Butler, Richard (1639–86), 1st earl of Arran , lord deputy of Ireland, was born on 15 June 1639, the fifth, but second surviving, son of the eight sons and two daughters of James Butler (qv), 12th earl and 1st duke of Ormond, and his wife, Elizabeth (qv), Baroness Dingwall, only daughter of Richard and Elizabeth Preston (qv), earl and countess of Desmond. He lived in France and the Low Countries in 1648–52 and 1657–60, with members of his exiled family, and in England in 1652–7; he briefly attended a Paris academy in 1649–50. The restoration of Charles II brought honours, offices and commands, as it did for his father and elder brother Thomas Butler (qv), later earl of Ossory. All three secured admission to Gray's Inn on 14 November 1660, and in April 1662 Richard was appointed colonel of the new regiment of guards in Ireland, a command he would retain for life. From 22 April 1662 he acted as seneschal of his father's restored palatine liberty of Tipperary.
Butler was created earl of Arran, Viscount Tullogh and Baron Butler of Cloghgrennan on 13 May 1662. From 26 August 1663 he served as a member of the Irish privy council and received a patent as alnager of cloth for Ireland for sixty-one years on 1 September 1666. On 13 September 1664 he married Mary Stuart, Baroness Clifton, daughter of James Stuart, duke of Richmond and Lennox, and his wife, Mary, daughter of George Villiers, 1st duke of Buckingham. In the 1660s land settlement, he secured title to extensive properties, particularly in counties Meath, Tipperary and Galway, including the Aran islands, which he purchased, of which he was appointed governor on 12 March 1666. He had been appointed military governor of Dublin on 29 January 1666, and was called upon to demonstrate his military qualities in suppressing a potentially serious mutiny at Carrickfergus on 27–8 May 1666.

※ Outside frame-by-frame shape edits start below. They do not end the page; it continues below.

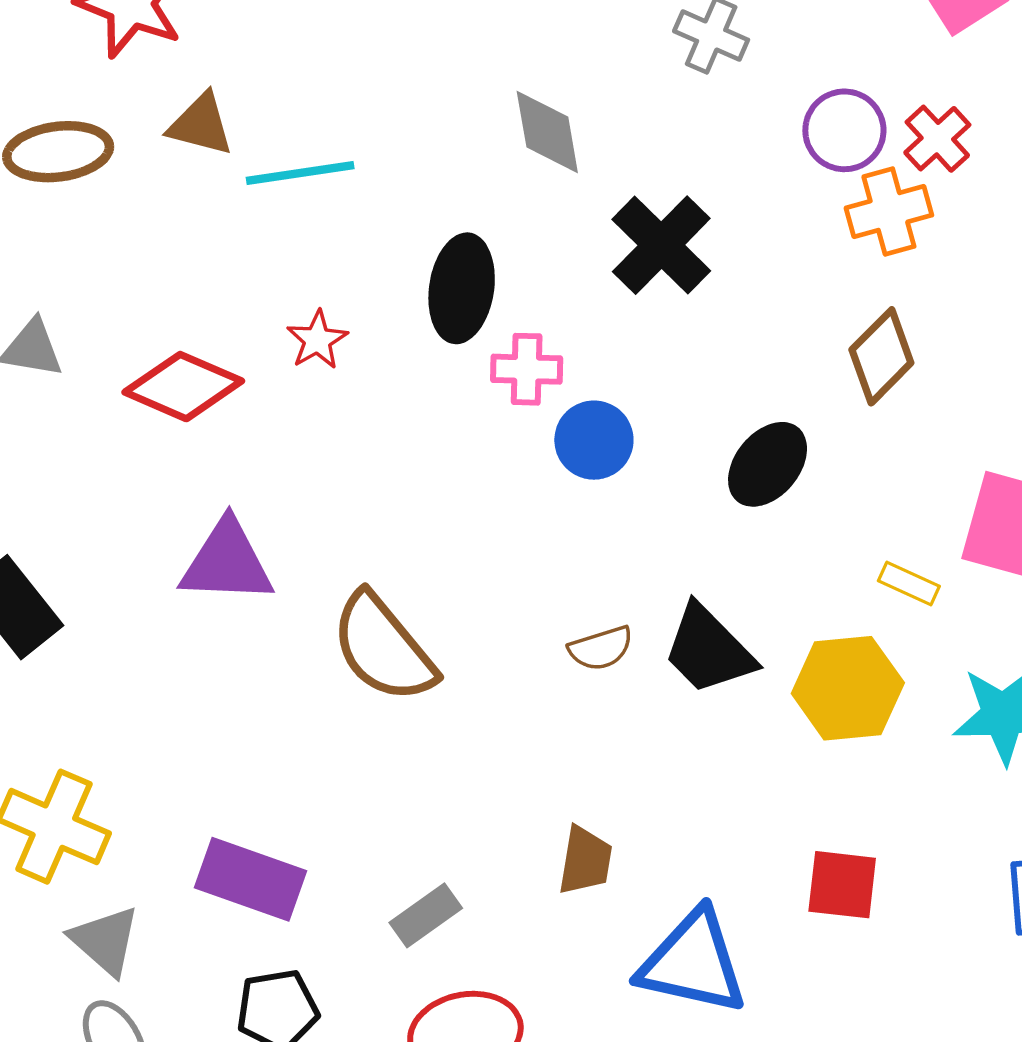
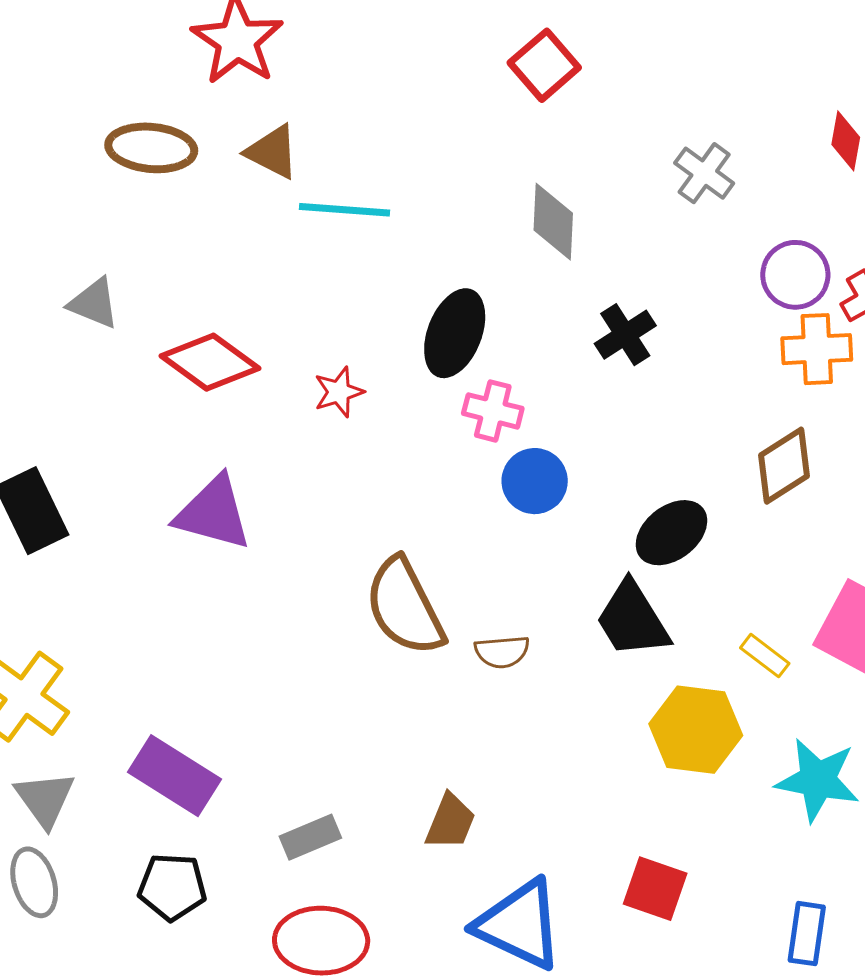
black cross: (661, 245) -> (625, 335), size x0.7
red star: (317, 340) -> (339, 392), moved
brown semicircle: (383, 648) -> (405, 607), moved
black trapezoid: (709, 650) -> (632, 619), moved

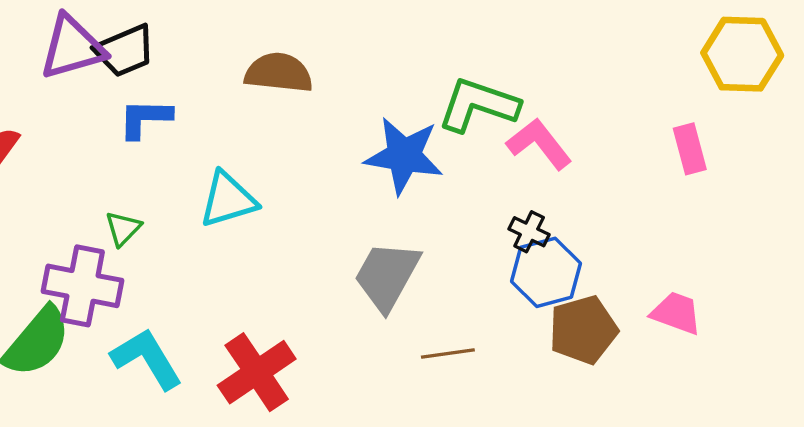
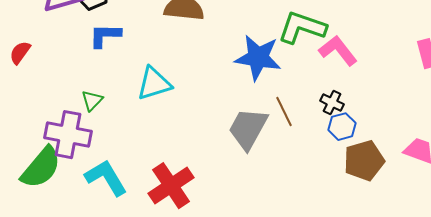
blue hexagon: (546, 272) -> (342, 127), size x0.7
brown line: (448, 354) -> (284, 112), moved, turned 72

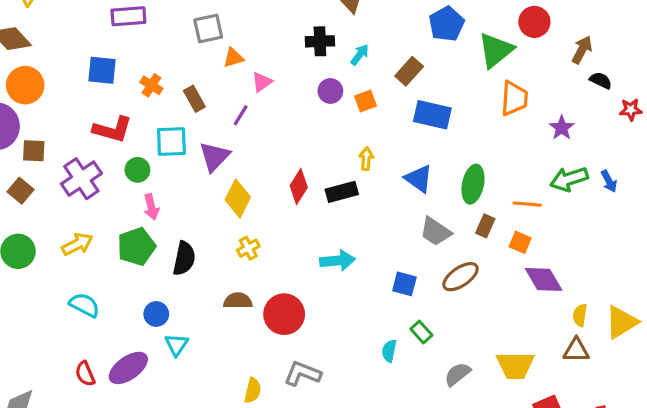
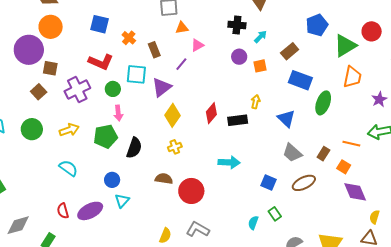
green ellipse: (473, 184) -> (323, 103), moved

In 1661 Butler had been elected to the English parliament as an MP for Wells in Somerset, a county of which his father was lord lieutenant, but he was not particularly active in the commons between the first session and 1673, when he participated in attacks on the then lord lieutenant, Arthur Capel, earl of Essex (qv). In the same year he served at sea, with distinction, in the third Dutch war, as did his brother Ossory. Apparently as a result, he was granted an English peerage as Baron Butler of Weston in Huntingdonshire, a county in which he had purchased property and where he acted as a commissioner for assessment in 1673–4. His first wife having died in 1668, by 7 June 1673 he had married Dorothy, daughter of John Ferrers and his wife, Anne, née Carleton, of Tamworth castle, Warwickshire. He was named custos rotulorum for Co. Carlow on 28 October 1675 and was awarded the degree of DCL from Oxford University, where his father was chancellor, on 6 August 1677. He defended his father's interests in the English house of lords, more especially after Ossory's death in 1680, and opposed the bill to exclude James, duke of York, from the succession and the efforts of the Whig leader, the earl of Shaftesbury, to identify a ‘popish plot’ in Ireland in January 1681.

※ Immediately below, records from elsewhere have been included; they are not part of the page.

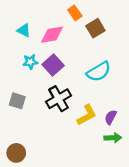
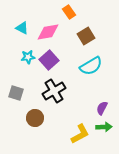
brown square: (95, 28) -> (86, 36), moved
yellow L-shape: (87, 115) -> (80, 134), moved
brown circle: (16, 153) -> (35, 118), moved

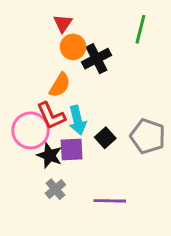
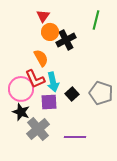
orange semicircle: (60, 85) -> (41, 58), turned -60
black star: (50, 155) -> (21, 112), moved
gray cross: (55, 189) -> (38, 129), size x1.6

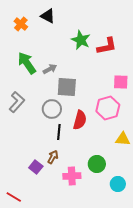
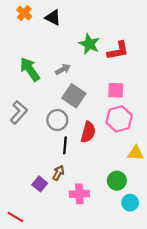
orange cross: (21, 24) -> (24, 13), moved
gray arrow: (50, 69) -> (63, 69), moved
pink square: (121, 82) -> (116, 90), moved
gray square: (67, 87) -> (74, 96), turned 30
green circle: (97, 164) -> (117, 181), moved

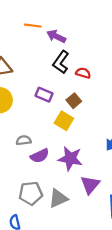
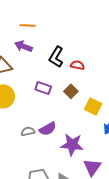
purple arrow: (56, 36) -> (23, 46), moved
yellow square: (64, 121) -> (93, 106), moved
purple semicircle: (40, 156) -> (48, 129), moved

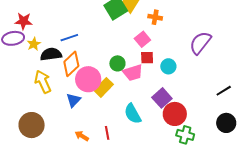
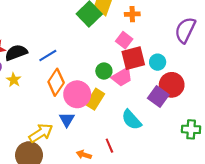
yellow star: (34, 44) -> (14, 80), moved
black semicircle: (51, 54) -> (16, 53), moved
red square: (147, 58) -> (133, 58), size x1.6
yellow arrow: (43, 82) -> (41, 133), moved, turned 95
red circle: (175, 114) -> (172, 85), moved

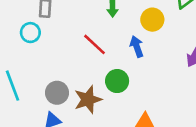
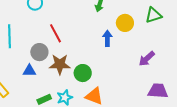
red line: (95, 44) -> (56, 33), moved
green circle: (117, 81) -> (83, 73), moved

On 13 April 1682 Arran was appointed lord deputy, to act in the absence of his father, the lord lieutenant. He was sworn in on 2 May 1682 and so served until 19 August 1684 and Ormond's return to Dublin. His time in office was quiet, though he took action against protestant nonconformists in the aftermath of the 1683 Rye House plot in England, if not with excessive rigour. The years 1682–4 have been seen as a period in which he and his father were overshadowed by the activity of revenue commissioners appointed by, and responsible to, the treasury in London, a development that he recognised but disliked. He and Ormond did, however, succeed in their attempt to reorganise the Irish army, with the introduction of regimental structures, and without reductions in numbers, a task completed in 1684. He was named governor of the Royal Hospital, Kilmainham, in 1683 and appointed marshal of the Irish army on 10 September 1684, but his command of a cavalry regiment was to end with the accession of James II (qv), when it was transferred to the command of Richard Talbot (qv), earl of Tyrconnell. Considered by contemporaries more apt for soldiering than politics, and more inclined to pleasure than business, Arran died of pleurisy on 25 January 1686 in London and was buried in Westminster abbey. He seems to have had three sons and two daughters, all from his second marriage, but only one daughter, Charlotte, survived him.